Die sprechbehinderte Oanh zeichnet gern. Ihre Bilder zeigen immer strahlende junge Frauen. |
72 Millionen Liter überwiegend dioxinhaltige Entlaubungsmittel haben die Amerikaner während des Vietnamkriegs versprüht. (Klicken Sie hier für weitere Infos!) Eine Million Menschen haben die Herbizide krank gemacht, schätzt Professor Hoang Dinh Cau; er leitet ein wissenschaftliches Komitee, das die Folgen der Entlaubungsaktionen untersuchen soll. 100000 Kinder seien behindert zur Welt gekommen. Und das Gift hat noch nicht aufgehört zu wirken. Was wird sein, wenn Oanhs zwei gesunde, ältere Schwestern Kinder bekommen?

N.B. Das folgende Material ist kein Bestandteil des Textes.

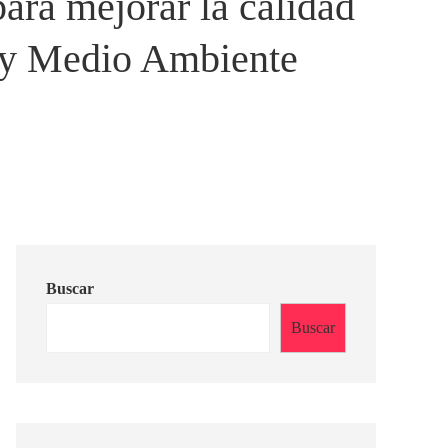
ara mejorar la calidad
a y Medio Ambiente
Buscar
Buscar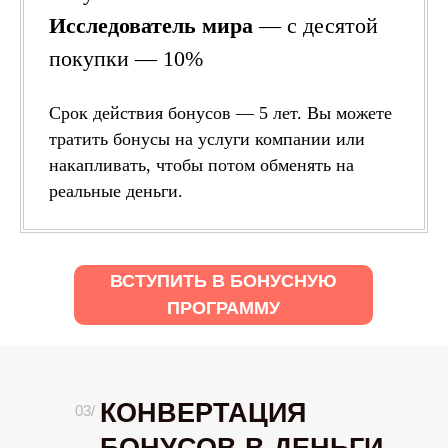
Исследователь мира
— с десятой
покупки — 10%
Срок действия бонусов — 5 лет. Вы можете
тратить бонусы на услуги компании или
накапливать, чтобы потом обменять на
реальные деньги.
ВСТУПИТЬ В БОНУСНУЮ
ПРОГРАММУ
КОНВЕРТАЦИЯ
03/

Der Professor breitet einen Stoß Stammbäume aus. Weiße Kästchen stehen für gesunde Kinder, schwarze für missgebildete, Kreuze für Totgeburten. Vier oder fünf schwarze Kästchen in einer Reihe sind keine Seltenheit. Manche Stammbäume bestehen aus weißen Zeichen, erst in der untersten Reihe tauchen schwarze Kästchen auf. Es sind die Enkel, Kinder von Eltern, die selbst nie mit Agent Orange in Berührung gekommen sind. Die Angehörigen der Nachkriegsgeneration kommen jetzt in das Alter, eine Familie zu gründen. "Wir können noch keine Prognose abgeben", sagt Professor Cau, "aber möglicherweise steht eine weitere Welle von Missbildungen bevor"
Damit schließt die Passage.